With 67 votes needed to convict Trump, the outcome of the proceeding is all but guaranteed in the GOP-controlled chamber, where Senate Majority Leader Mitch McConnell (R-Ky.) has pledged to be in “total coordination” with the White House.
But Democrats are hoping to win over a handful of Republicans on their request for Ukraine-related documents and witnesses at the trial. They would need four GOP senators to break ranks to successfully call a witness for trial testimony.
“So far, neither Sen. McConnell, nor any Republican senator, has articulated a single good reason why the trial shouldn’t have these witnesses or these documents,” Senate Minority Leader Charles Schumer (D-N.Y.) told reporters this week during a press conference.
USMCA
President Trump’s trade deal — the U.S.-Mexico-Canada Agreement (USMCA) — passed the House in mid-December but is stuck in a holding pattern in the Senate until after the impeachment trial wraps up.
Ratification of the deal, meant to replace the Clinton-era North American Free Trade Agreement, would hand Trump an early election year win after months of closed-door negotiations with Pelosi initially made it unlikely the deal would move forward.
But Democrats were able to include tougher labor provisions that won over the support of unions and progressives, while also giving a major legislative win for vulnerable Democrats to tout back in their districts.
The Senate Finance Committee is scheduled to mark up the trade deal on Tuesday, and Senate GOP leaders expect they’ll ultimately be able to pass the USMCA early this year. The measure requires only a simple majority, instead of the 60 votes normally needed for advancing legislation.
Still, the deal unveiled in December initially prompted pushback from GOP senators who were largely cut out of the negotiations and worry the White House made too many concessions to House Democrats.
Sen. Pat Toomey (R-Pa.) has emerged as one of the most vocal GOP critics. He pledged in a Wall Street Journal opinion last month to vote against the deal, calling it the “only trade pact ever meant to diminish trade.”
Surveillance reform
Lawmakers are eyeing changes to surveillance authorities and the warrant application process in 2020.
Congress faces a mid-March deadline on expiring surveillance authorities under the USA Freedom Act after lawmakers extended the programs in mid-December for 90 days to give themselves more time to work out a larger agreement.
The sunset provisions include a controversial records program, known as Section 215, that gathers metadata on domestic text messages and phone calls. The Trump administration has urged Congress to reauthorize the program even though the National Security Agency shuttered it, with the White House arguing the authority should be retained in case it’s needed at a later date.
Two other provisions — one authorizing “roving” wiretaps, the other on lone wolf surveillance authority — are also set to expire.

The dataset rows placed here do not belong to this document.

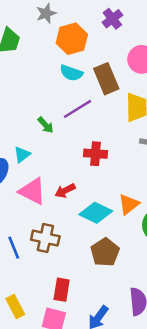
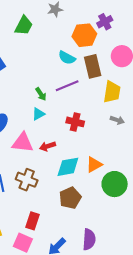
orange hexagon: (72, 39) -> (84, 35), moved
cyan triangle: (22, 155) -> (38, 114), moved
pink triangle: (32, 191) -> (23, 143), turned -30
cyan diamond: (96, 213) -> (68, 167), turned -45

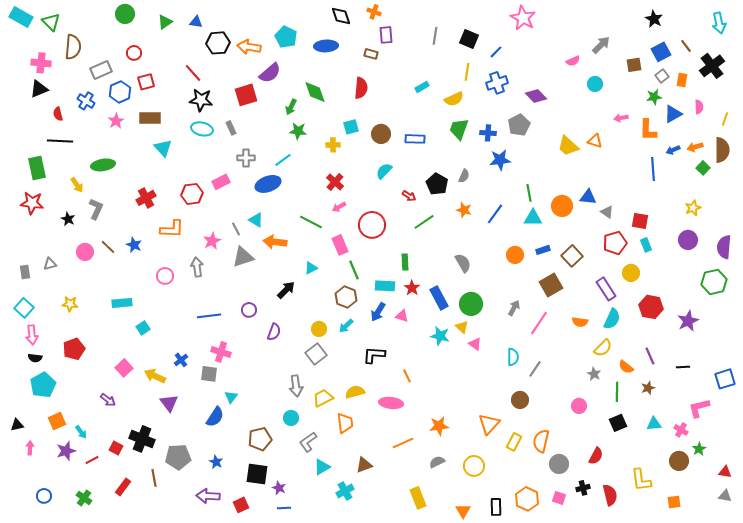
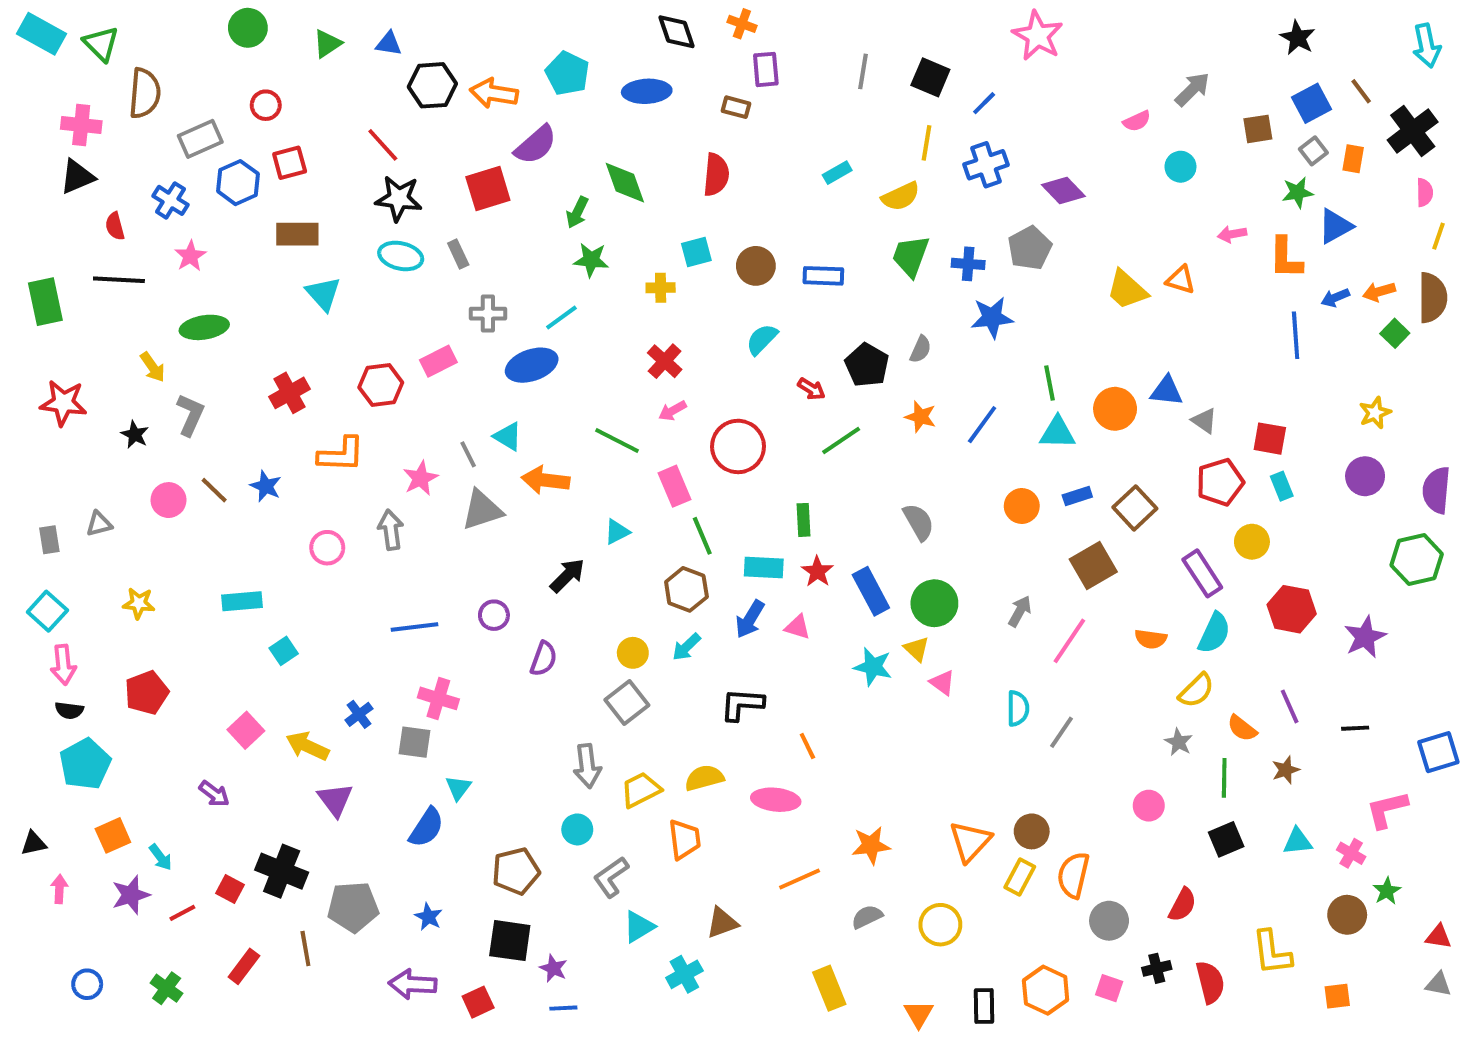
pink semicircle: (699, 107) -> (1425, 192), moved
pink star: (116, 121) -> (190, 256), moved
green rectangle: (37, 168) -> (45, 302), moved
brown circle: (520, 400) -> (1032, 831), moved

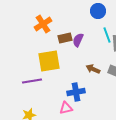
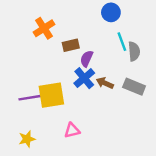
purple semicircle: (78, 40) -> (87, 59), moved
yellow square: (49, 61) -> (51, 95), moved
blue cross: (76, 92) -> (84, 78), moved, turned -30

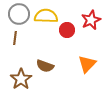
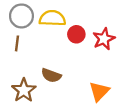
red star: (91, 20) -> (104, 39), moved
orange triangle: (87, 64) -> (99, 91), moved

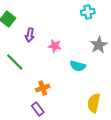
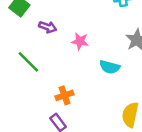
purple arrow: (30, 35) -> (48, 27), turned -80

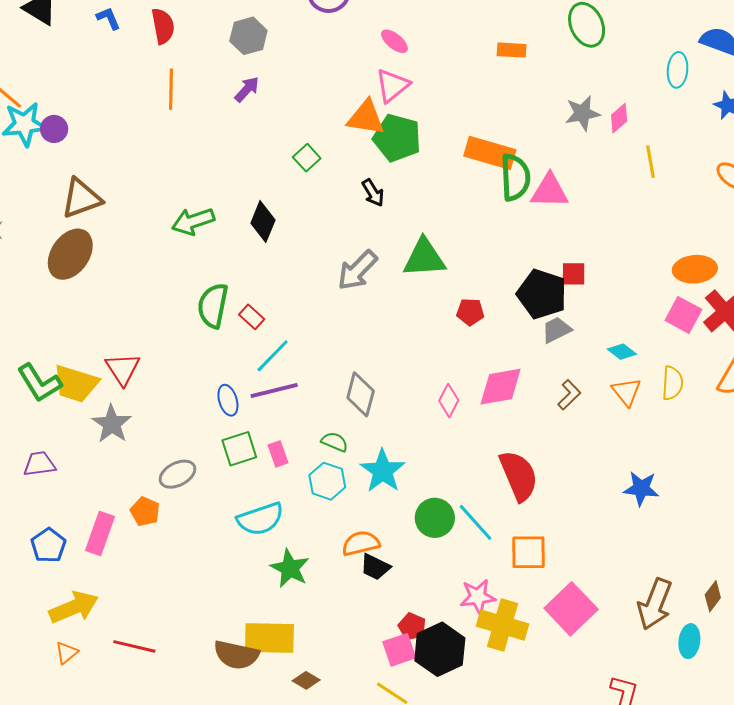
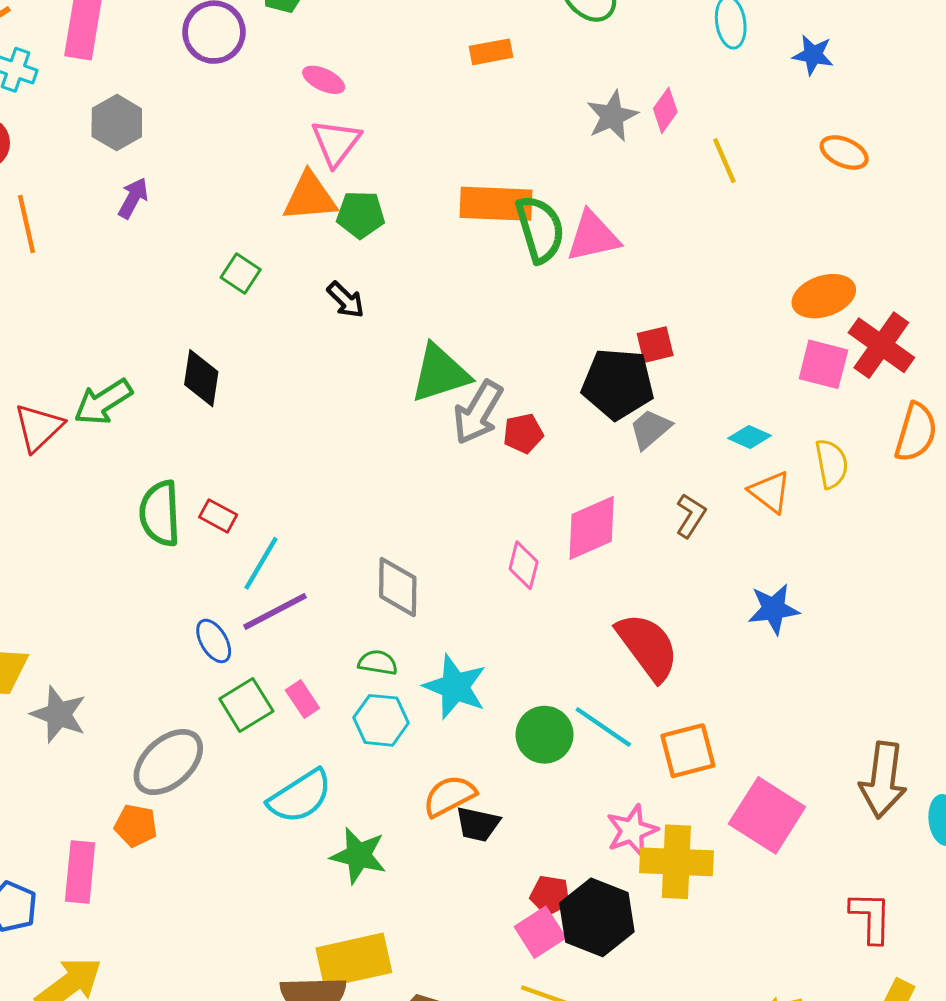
green pentagon: (397, 138) -> (361, 215), size x0.7
gray arrow: (357, 270) -> (478, 412), moved
red triangle: (123, 369) -> (38, 427), moved, turned 33
gray ellipse: (177, 474) -> (168, 762), size x1.4
blue star: (641, 488) -> (774, 609), moved

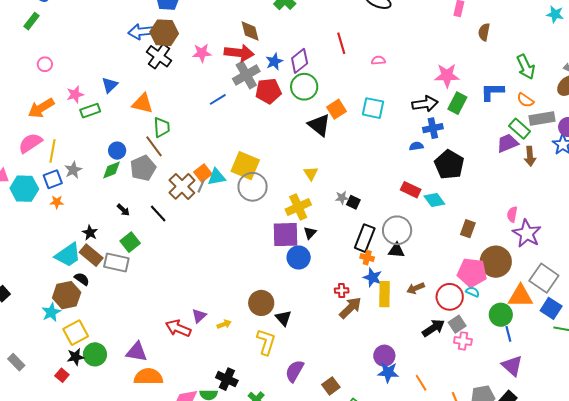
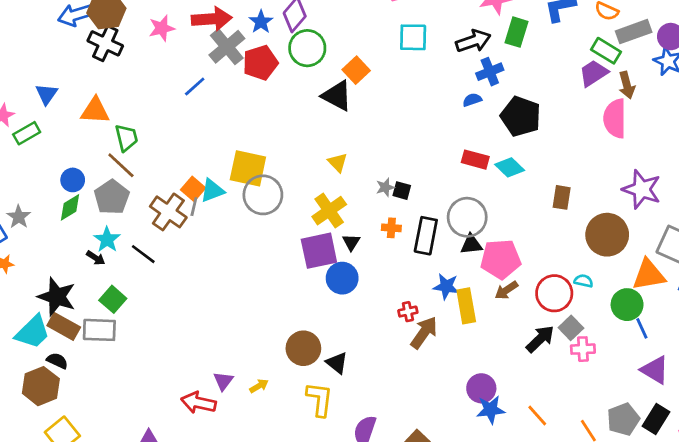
cyan square: (373, 108) -> (413, 37), moved
pink semicircle: (512, 214) -> (615, 118), moved, size x1.8
black star: (90, 233) -> (57, 297), size x1.8
orange cross: (367, 258) -> (391, 228), moved
pink pentagon: (472, 273) -> (501, 259), moved
cyan star: (51, 312) -> (107, 240), moved

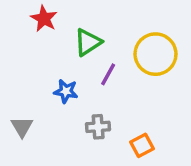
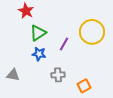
green triangle: (88, 42) -> (38, 33), moved
gray triangle: (22, 127) -> (13, 75), turned -48

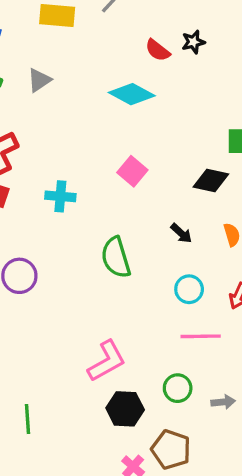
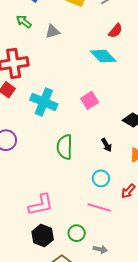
red semicircle: (158, 50) -> (116, 31), moved, turned -105
cyan cross: (60, 196) -> (44, 102), size x1.5

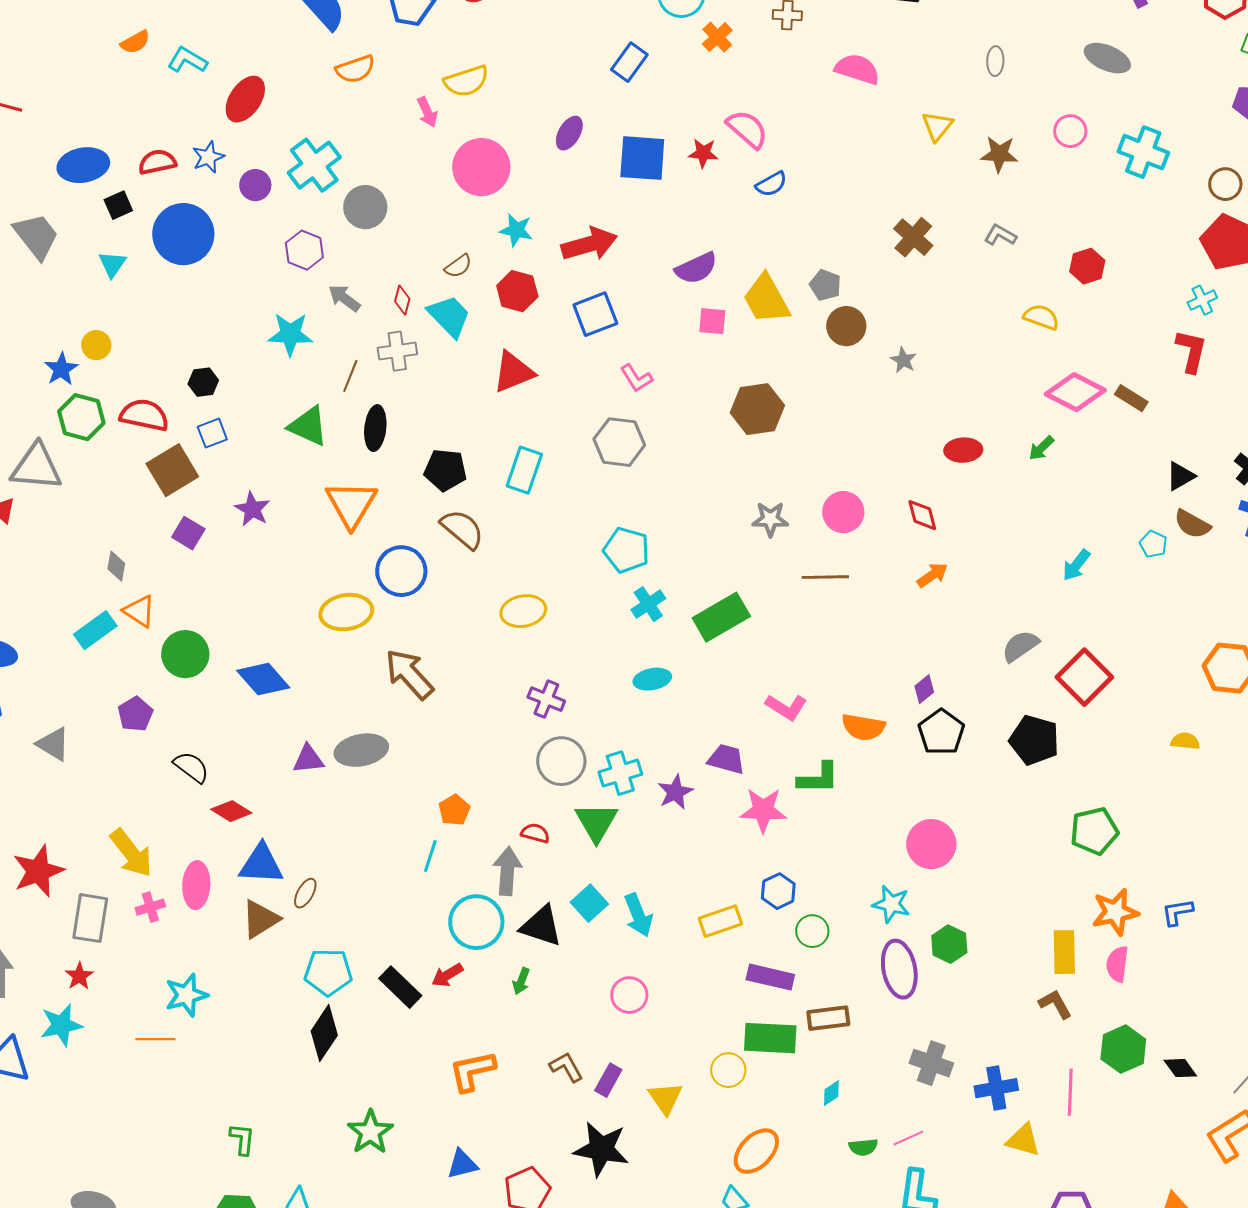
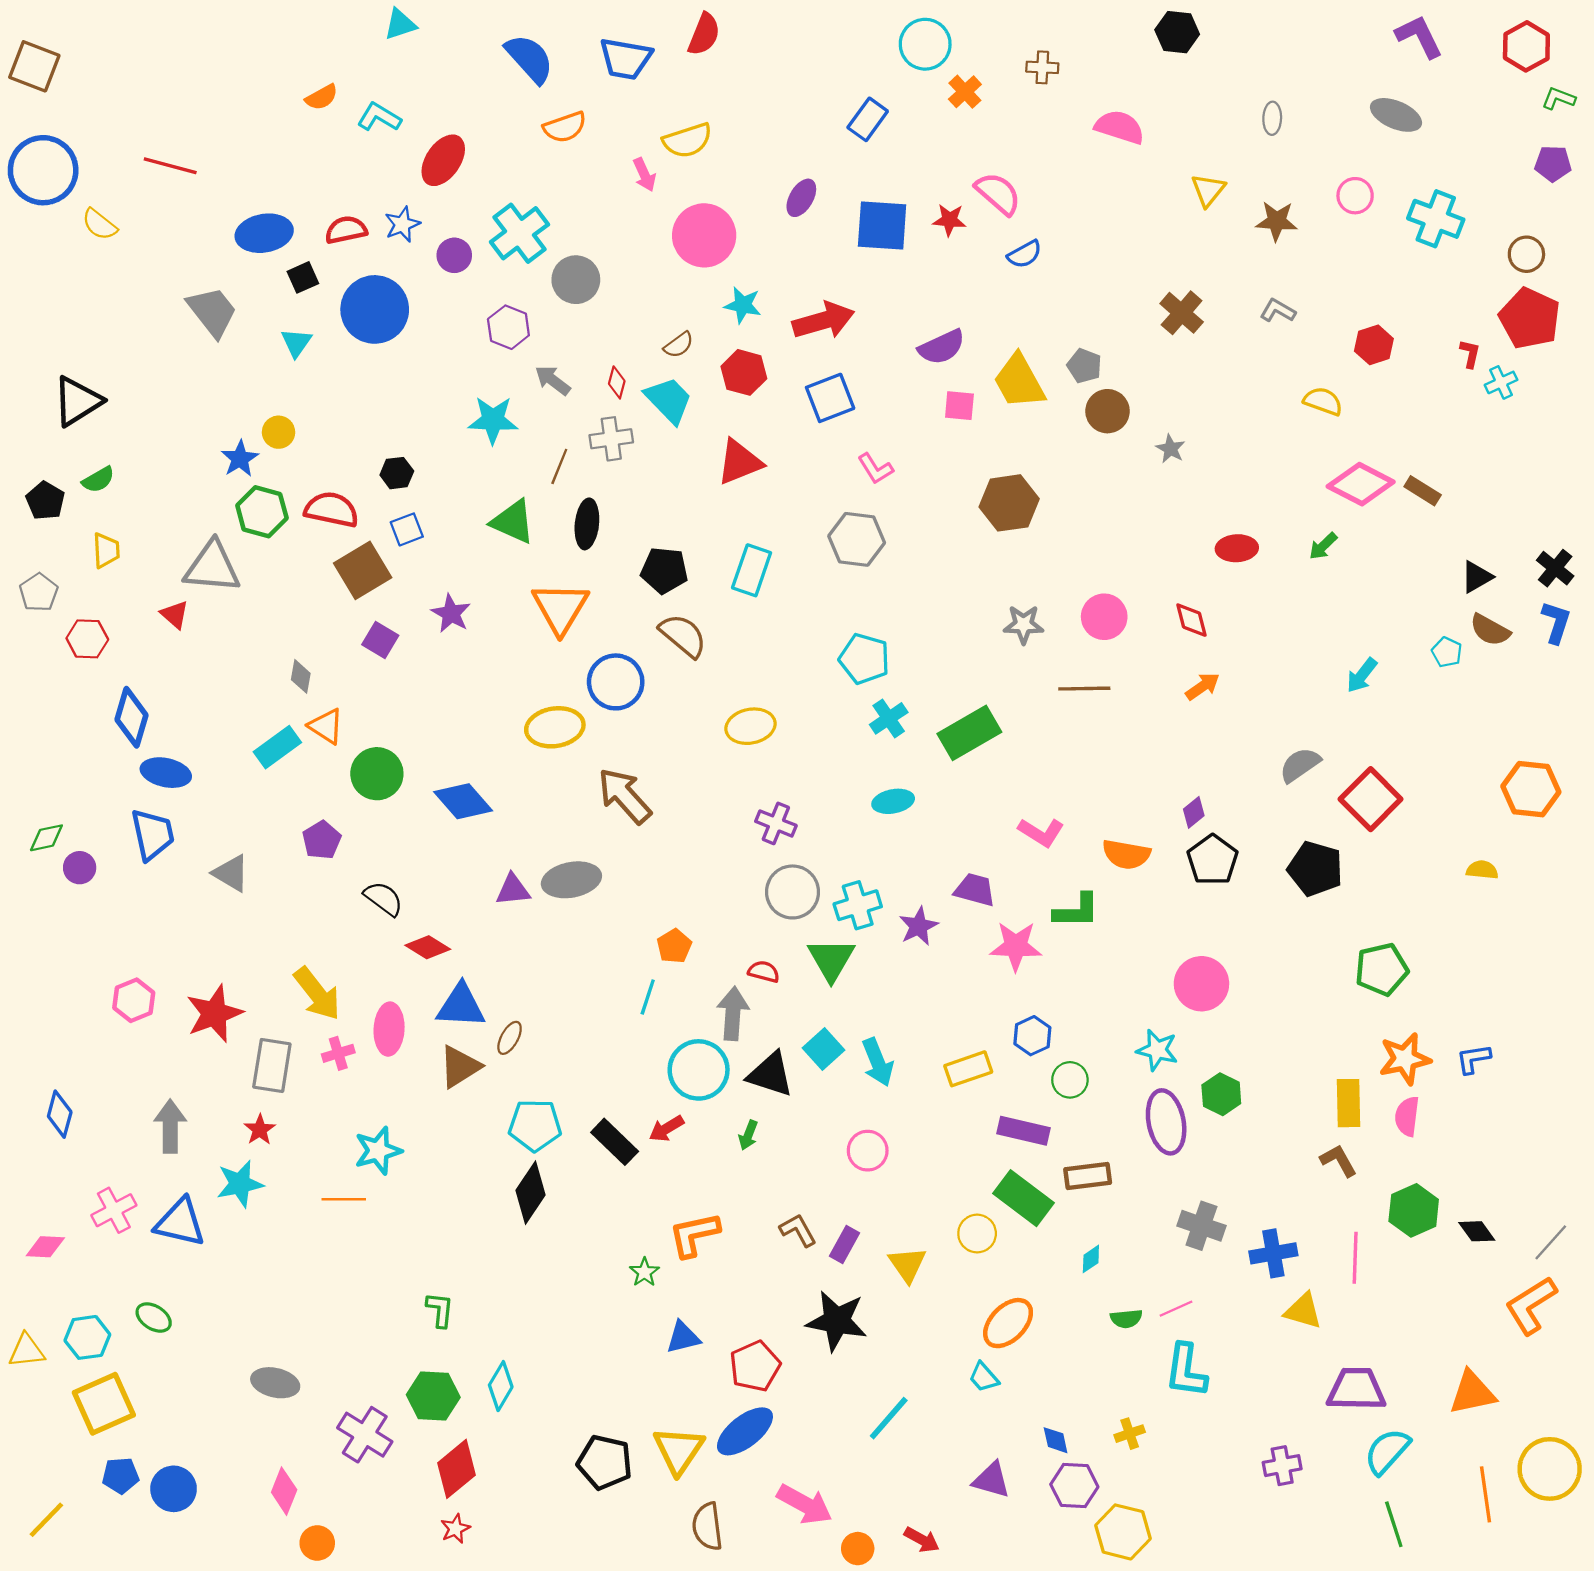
red L-shape: (1191, 351) -> (1470, 354), moved, size x0.6
green rectangle: (770, 1038) -> (1024, 1198), turned 34
green star: (370, 1132) -> (644, 1272), moved, size x0.6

In addition to the surveillance authorities, lawmakers are also homing in on reforms to the Foreign Intelligence Surveillance Act (FISA) court and the warrant application process in the wake of a scathing report by Justice Department Inspector General Michael Horowitz on applications to surveil Trump campaign aide Carter Page.
One idea that has bipartisan support would be to allow the Justice Department inspector general to investigate misconduct by attorneys within the department, which current law prohibits.
Senate Judiciary Committee Chairman Lindsey Graham (R-S.C.) has pledged that FISA reforms “will be a top priority for the Judiciary Committee in 2020.”
Drug pricing
House Democrats are making a renewed effort to get legislation to lower drug prices across the finish line this year after legislative action ran into partisan roadblocks and lobbying from outside groups in 2019.
Pelosi wants drug pricing legislation to be included in a package of expiring health care programs that face a May 22 deadline, with the hope that House passage could put pressure on the Republican-controlled Senate. 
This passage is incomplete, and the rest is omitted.